**Exercise prompt:** Find the line with "短縮や無駄の排除が可能となり、生産計画の効率化と在" in the entries below, then output every line from it down to the line with "kabinet.info@minpolj.gov.rs", exactly and with no pictures.

[[ Source information open ]]

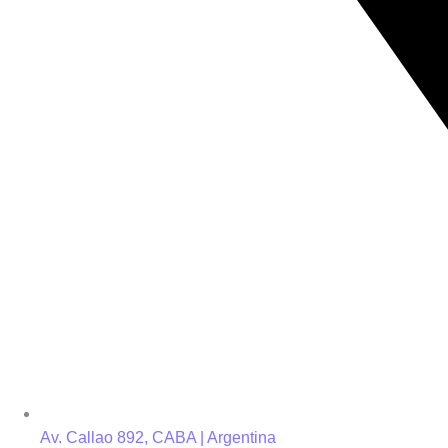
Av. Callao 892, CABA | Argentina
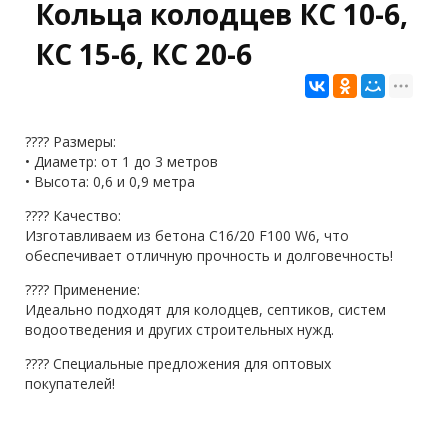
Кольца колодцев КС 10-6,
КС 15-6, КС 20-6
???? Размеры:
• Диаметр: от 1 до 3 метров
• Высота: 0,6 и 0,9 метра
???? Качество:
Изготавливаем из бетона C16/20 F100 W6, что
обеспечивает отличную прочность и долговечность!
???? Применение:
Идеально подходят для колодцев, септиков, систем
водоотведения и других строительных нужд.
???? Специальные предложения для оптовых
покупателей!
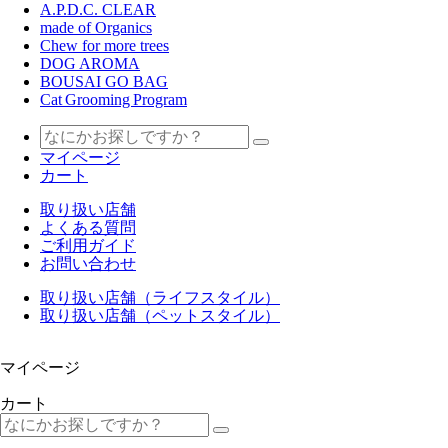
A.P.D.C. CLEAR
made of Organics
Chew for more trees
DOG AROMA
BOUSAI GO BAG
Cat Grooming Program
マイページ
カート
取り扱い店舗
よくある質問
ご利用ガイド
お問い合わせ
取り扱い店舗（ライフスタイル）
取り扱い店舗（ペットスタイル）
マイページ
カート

[[ Source information closed ]]
[[ Source information open ]]

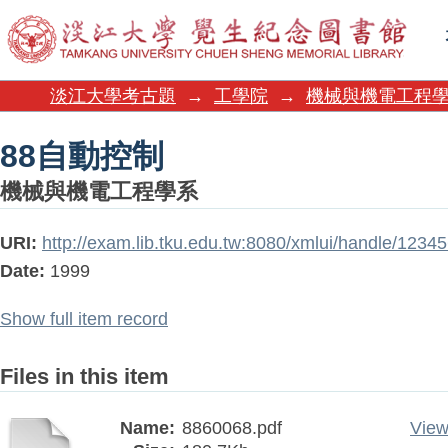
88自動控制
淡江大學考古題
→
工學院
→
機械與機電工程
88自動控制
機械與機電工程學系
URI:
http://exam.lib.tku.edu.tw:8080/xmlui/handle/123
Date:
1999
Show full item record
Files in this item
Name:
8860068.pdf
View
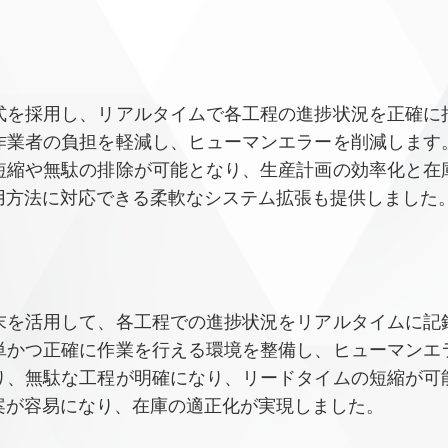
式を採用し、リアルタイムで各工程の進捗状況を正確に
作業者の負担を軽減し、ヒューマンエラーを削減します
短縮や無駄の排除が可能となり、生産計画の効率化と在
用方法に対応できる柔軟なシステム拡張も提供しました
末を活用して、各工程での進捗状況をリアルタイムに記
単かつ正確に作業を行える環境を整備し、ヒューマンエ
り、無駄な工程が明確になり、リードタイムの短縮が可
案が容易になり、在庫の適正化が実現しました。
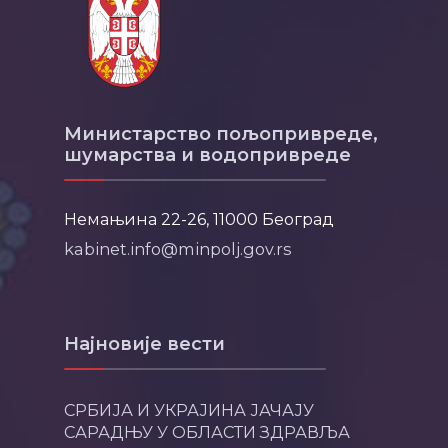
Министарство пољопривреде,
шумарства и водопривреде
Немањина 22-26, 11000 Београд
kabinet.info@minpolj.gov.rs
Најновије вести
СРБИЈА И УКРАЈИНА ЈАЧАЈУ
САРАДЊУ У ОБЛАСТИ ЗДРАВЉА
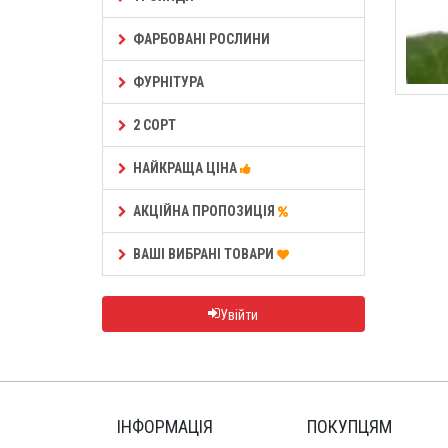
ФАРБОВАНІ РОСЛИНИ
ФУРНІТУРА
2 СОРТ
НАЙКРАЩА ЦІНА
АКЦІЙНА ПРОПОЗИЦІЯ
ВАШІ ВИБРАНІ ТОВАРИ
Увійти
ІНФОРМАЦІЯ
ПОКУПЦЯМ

[[ Source information closed ]]
[[ Source information open ]]

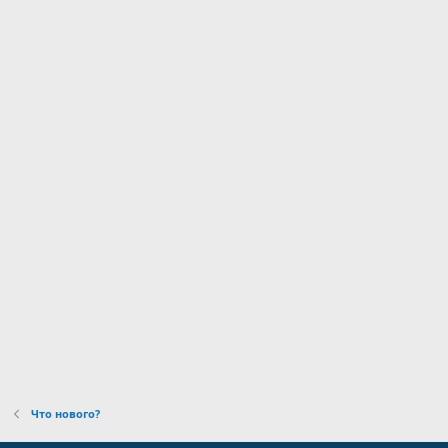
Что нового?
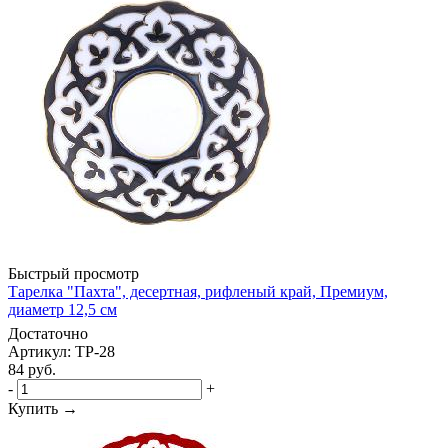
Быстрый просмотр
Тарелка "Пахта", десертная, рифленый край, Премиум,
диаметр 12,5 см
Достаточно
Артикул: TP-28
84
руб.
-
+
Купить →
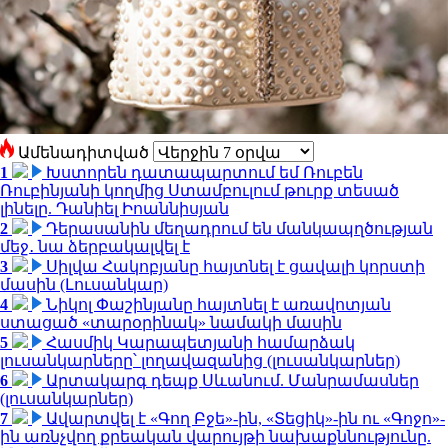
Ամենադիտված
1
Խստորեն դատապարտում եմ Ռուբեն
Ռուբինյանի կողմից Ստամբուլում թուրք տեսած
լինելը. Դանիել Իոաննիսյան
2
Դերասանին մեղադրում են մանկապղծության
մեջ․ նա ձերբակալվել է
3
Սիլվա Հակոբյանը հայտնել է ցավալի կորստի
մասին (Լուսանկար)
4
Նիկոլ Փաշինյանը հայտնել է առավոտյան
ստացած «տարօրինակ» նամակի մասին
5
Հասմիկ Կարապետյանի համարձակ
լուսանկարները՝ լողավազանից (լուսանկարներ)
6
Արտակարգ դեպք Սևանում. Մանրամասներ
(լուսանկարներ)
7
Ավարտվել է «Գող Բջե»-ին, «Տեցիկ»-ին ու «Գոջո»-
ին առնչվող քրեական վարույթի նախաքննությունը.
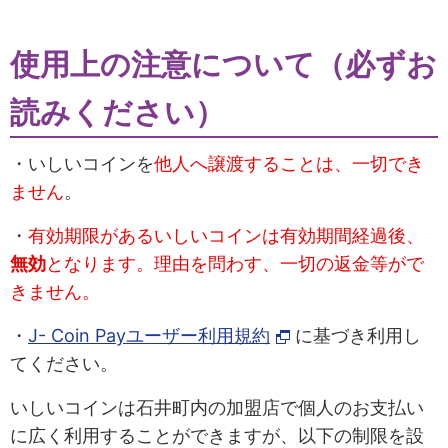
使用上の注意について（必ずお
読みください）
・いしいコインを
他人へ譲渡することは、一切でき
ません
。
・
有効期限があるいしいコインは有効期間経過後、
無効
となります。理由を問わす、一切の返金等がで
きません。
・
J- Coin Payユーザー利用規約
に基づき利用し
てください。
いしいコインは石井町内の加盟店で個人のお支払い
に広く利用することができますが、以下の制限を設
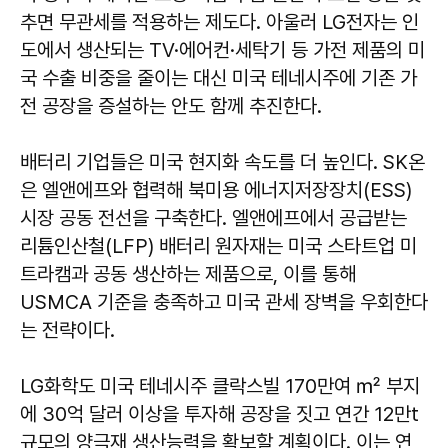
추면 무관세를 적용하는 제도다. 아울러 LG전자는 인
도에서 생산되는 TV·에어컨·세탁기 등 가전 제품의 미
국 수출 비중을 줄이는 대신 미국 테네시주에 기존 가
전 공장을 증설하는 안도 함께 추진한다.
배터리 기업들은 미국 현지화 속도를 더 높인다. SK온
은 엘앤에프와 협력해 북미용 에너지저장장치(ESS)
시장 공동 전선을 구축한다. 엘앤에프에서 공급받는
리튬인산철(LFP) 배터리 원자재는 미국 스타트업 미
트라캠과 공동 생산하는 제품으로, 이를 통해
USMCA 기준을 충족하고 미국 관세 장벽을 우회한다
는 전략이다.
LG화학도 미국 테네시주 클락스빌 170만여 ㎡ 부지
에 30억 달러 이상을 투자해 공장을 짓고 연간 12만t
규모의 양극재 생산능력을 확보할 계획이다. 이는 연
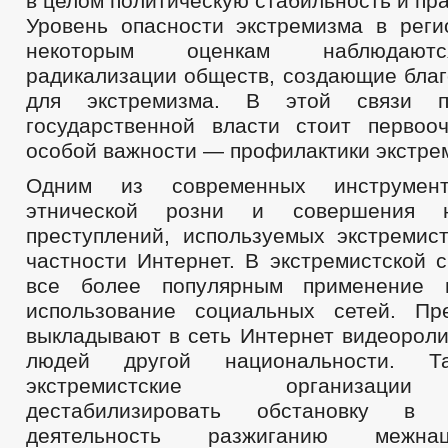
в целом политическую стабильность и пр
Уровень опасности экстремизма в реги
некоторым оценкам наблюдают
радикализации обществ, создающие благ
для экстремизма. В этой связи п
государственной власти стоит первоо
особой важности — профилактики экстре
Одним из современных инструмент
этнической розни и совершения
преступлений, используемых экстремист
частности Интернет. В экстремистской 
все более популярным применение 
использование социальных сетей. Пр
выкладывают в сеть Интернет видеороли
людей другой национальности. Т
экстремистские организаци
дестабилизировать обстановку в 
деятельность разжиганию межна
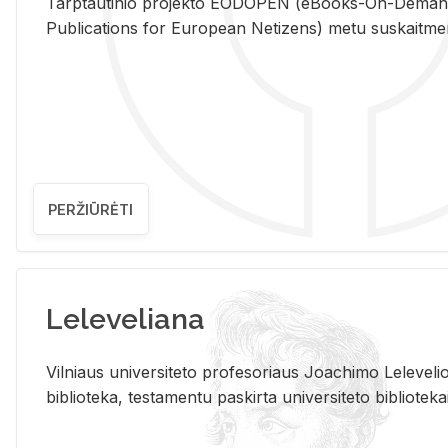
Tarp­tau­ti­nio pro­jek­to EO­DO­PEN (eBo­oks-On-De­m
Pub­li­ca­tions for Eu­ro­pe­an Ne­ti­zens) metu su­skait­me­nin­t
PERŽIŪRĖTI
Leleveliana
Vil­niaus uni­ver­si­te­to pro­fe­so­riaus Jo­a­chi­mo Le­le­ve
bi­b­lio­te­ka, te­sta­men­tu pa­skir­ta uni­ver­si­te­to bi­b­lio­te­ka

[[ Source information closed ]]

**Result:**
短縮や無駄の排除が可能となり、生産計画の効率化と在
用方法に対応できる柔軟なシステム拡張も提供しました
末を活用して、各工程での進捗状況をリアルタイムに記
単かつ正確に作業を行える環境を整備し、ヒューマンエ
り、無駄な工程が明確になり、リードタイムの短縮が可
案が容易になり、在庫の適正化が実現しました。
Министарство пољопривреде,
шумарства и водопривреде
Немањина 22-26, 11000 Београд
kabinet.info@minpolj.gov.rs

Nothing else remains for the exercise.